*Work order*:
Look through the entries. Copy each line that has the word "away".

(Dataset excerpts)

--------

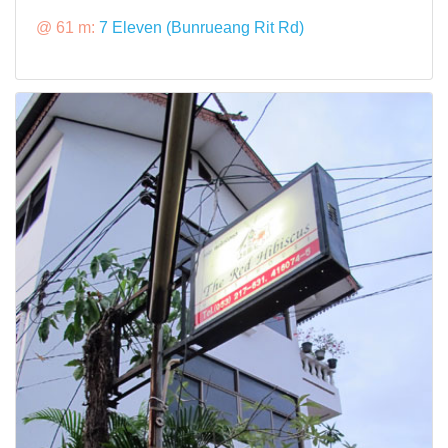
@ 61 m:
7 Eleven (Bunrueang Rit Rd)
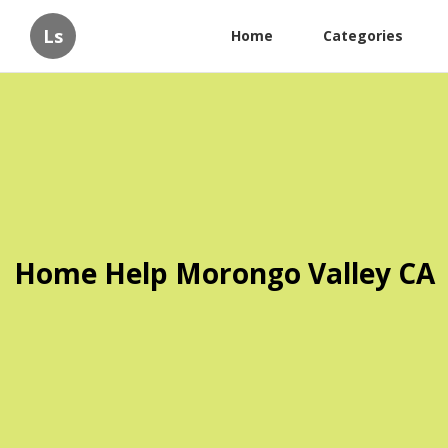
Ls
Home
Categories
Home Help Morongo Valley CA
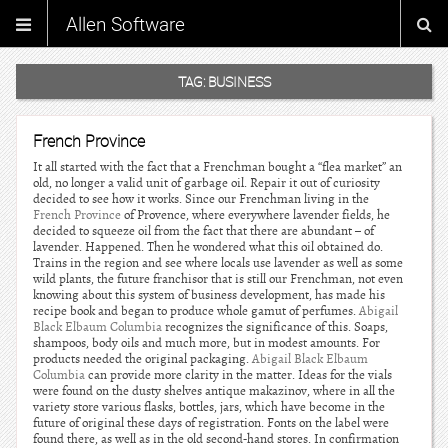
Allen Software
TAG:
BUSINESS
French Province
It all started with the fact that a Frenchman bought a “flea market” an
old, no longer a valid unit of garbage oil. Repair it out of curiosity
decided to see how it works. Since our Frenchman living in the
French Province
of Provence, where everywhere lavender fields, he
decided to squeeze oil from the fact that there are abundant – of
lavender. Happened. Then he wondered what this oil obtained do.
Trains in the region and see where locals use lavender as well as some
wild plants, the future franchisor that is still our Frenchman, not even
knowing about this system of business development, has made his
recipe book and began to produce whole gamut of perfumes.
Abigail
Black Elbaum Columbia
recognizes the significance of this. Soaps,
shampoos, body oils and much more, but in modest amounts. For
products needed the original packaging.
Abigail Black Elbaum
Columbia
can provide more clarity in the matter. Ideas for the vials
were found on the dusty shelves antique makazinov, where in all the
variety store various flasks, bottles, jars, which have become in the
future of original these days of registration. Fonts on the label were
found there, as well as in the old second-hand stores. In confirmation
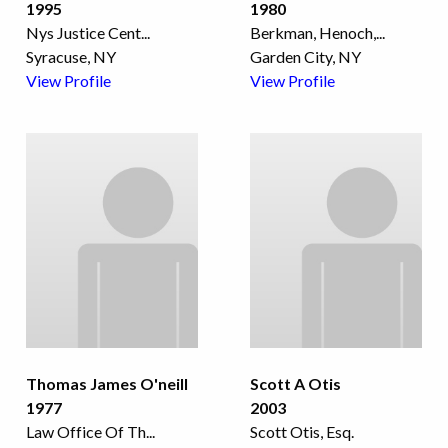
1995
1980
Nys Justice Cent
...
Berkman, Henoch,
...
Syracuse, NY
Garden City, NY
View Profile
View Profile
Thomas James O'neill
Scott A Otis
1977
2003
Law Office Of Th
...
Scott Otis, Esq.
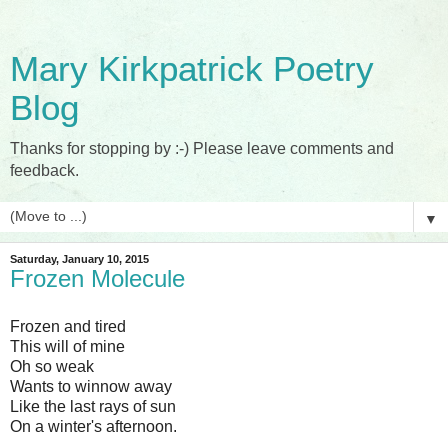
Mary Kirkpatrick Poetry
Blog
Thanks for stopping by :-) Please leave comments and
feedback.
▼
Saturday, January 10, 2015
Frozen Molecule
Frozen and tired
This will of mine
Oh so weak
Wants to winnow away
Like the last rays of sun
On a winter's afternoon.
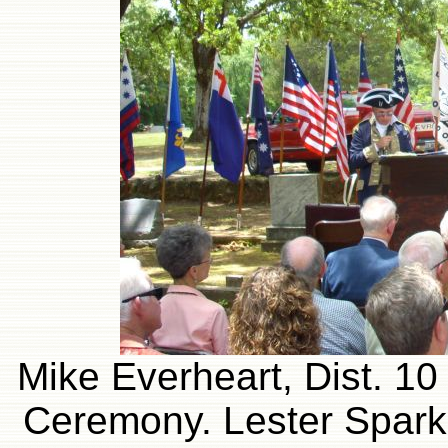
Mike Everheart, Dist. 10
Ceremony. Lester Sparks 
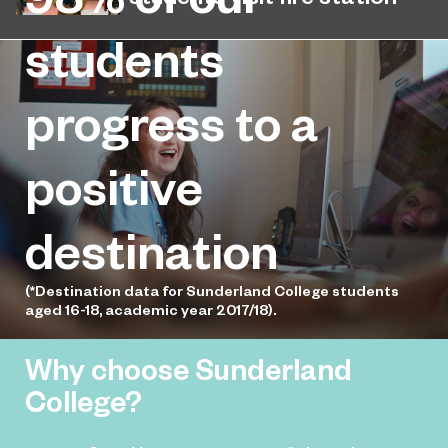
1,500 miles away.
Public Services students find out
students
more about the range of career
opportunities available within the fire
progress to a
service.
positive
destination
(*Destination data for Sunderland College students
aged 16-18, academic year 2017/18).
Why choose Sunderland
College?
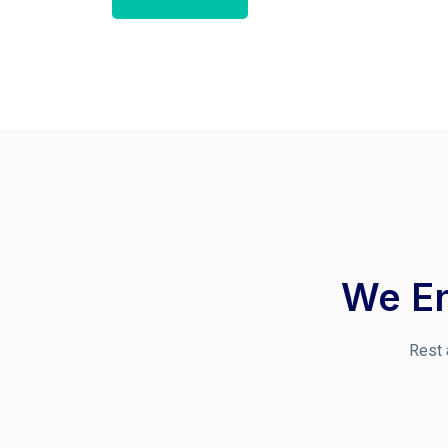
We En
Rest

--------

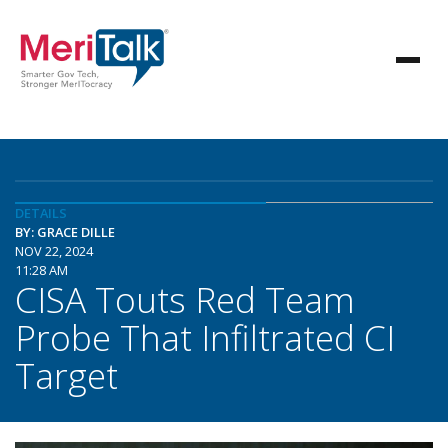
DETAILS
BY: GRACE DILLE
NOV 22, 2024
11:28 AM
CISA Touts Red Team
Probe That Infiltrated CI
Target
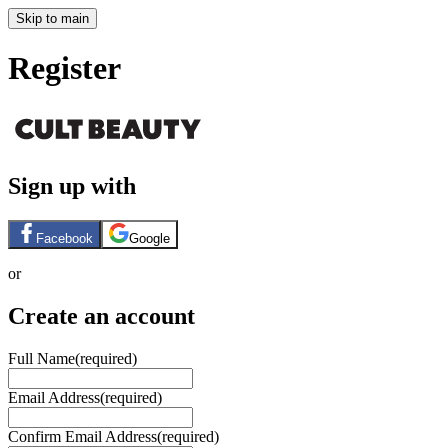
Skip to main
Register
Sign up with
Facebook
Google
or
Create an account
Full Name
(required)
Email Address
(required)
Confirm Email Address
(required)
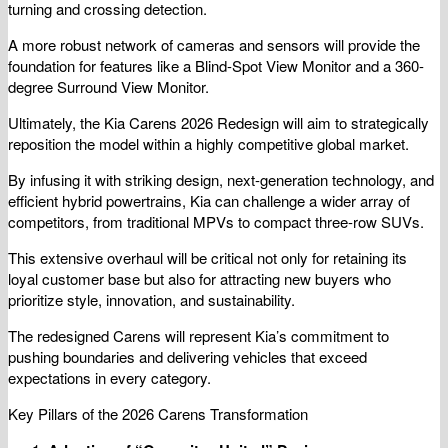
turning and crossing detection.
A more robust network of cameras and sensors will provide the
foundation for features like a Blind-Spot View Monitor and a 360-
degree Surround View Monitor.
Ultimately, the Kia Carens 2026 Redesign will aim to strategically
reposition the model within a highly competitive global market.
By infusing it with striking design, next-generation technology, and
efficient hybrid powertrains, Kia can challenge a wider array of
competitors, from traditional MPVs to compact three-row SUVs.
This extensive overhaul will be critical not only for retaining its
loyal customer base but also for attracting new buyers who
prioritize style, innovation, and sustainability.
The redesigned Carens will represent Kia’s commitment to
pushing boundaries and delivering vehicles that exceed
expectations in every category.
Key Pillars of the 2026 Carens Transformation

--------

*The answer*:
Wants to winnow away
1,500 miles away.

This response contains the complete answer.